Work instructions: Please state how many lines of the data contain "cancellare". The number by itself is enough.
Top of Material provided
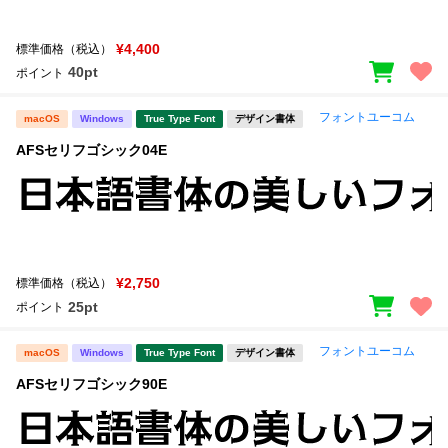
新着一覧
明朝体
角ゴシック
¥4,400
標準価格（税込）
丸ゴシック
楷書体
40pt
ポイント
カート
0
宋朝体
清朝体
フォントユーコム
macOS
Windows
True Type Font
デザイン書体
教科書体
行書体
AFSセリフゴシック04E
マイページ
草書体
勘亭流
お気に入り
江戸文字
デザイン毛筆
すべてを表示
ご利用ガイド
¥2,750
標準価格（税込）
25pt
ポイント
太さ・ウェイト
よくあるご質問
フォントユーコム
macOS
Windows
True Type Font
デザイン書体
AFSセリフゴシック90E
お問い合わせ
セット or 単体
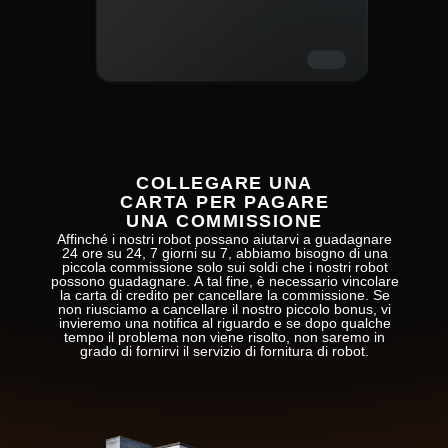
COLLEGARE UNA
CARTA PER PAGARE
UNA COMMISSIONE
Affinché i nostri robot possano aiutarvi a guadagnare
24 ore su 24, 7 giorni su 7, abbiamo bisogno di una
piccola commissione solo sui soldi che i nostri robot
possono guadagnare. A tal fine, è necessario vincolare
la carta di credito per cancellare la commissione. Se
non riusciamo a cancellare il nostro piccolo bonus, vi
invieremo una notifica al riguardo e se dopo qualche
tempo il problema non viene risolto, non saremo in
grado di fornirvi il servizio di fornitura di robot.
Bottom of Material provided
Answer space: 2